Вечер прошел, как говорится, в теплой, дружественной обстановке.
Я показал Виктору Борисовичу «Литгазету» с нашей пародией. Читать ее (Бог уберег!) он не стал, только глянул на шарж, которым она была проиллюстрирована. Когда я спросил, понравился ли ему рисунок, он сказал:
— Нет!
И тут же объяснил, почему он ему не понравился:
— У меня иначе шея прикреплена к плечам. Я сильный человек. Когда Боря Эйхенбаум въезжал в новую квартиру, я завязал узлом кочергу. А не так давно, когда Боря умер, на поминках, я эту кочергу развязал.
Засиделись мы в тот вечер, как водится, допоздна и расстались довольные друг другом, в самом что ни на есть лучшем расположении духа.

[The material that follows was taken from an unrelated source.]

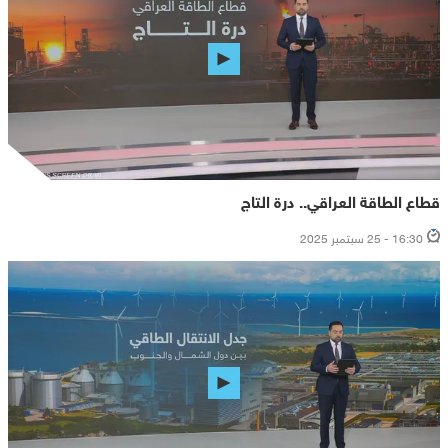
قطاع الطاقة العراقي.. درة التاج
16:30 - 25 سبتمبر 2025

А наутро разразился скандал.
И какой!
Чуть ли не на рассвете меня разбудил какой-то особенно пронзительный телефонный звонок.
Звонил Шкловский.
Я сразу узнал его «голос Дантона». Но понять, о чем он, не смог — ни сразу (спросонья), ни потом, когда сна у меня уже не было ни в одном глазу.
Это был какой-то дикий нечленораздельный рёв.
Мне удалось — и то далеко не сразу — разобрать только слово «Якобсон». Потом опять — долго — из трубки неслось что-то нечленораздельное. А потом я — на этот раз вполне отчетливо — услышал такую фразу:
— Как сказал Блок Чуковскому, не лезьте своими грязными одесскими лапами в нашу петербургскую боль!
Это было так ужасно, что я, не дослушав, бросил трубку.
Этой фразой он словно хлестнул меня хлыстом по лицу. Такого оскорбления — даже от Шкловского — снести я не мог. Всё, — подумал я. — Что бы там ни было, никакие отношения с ним для меня теперь невозможны.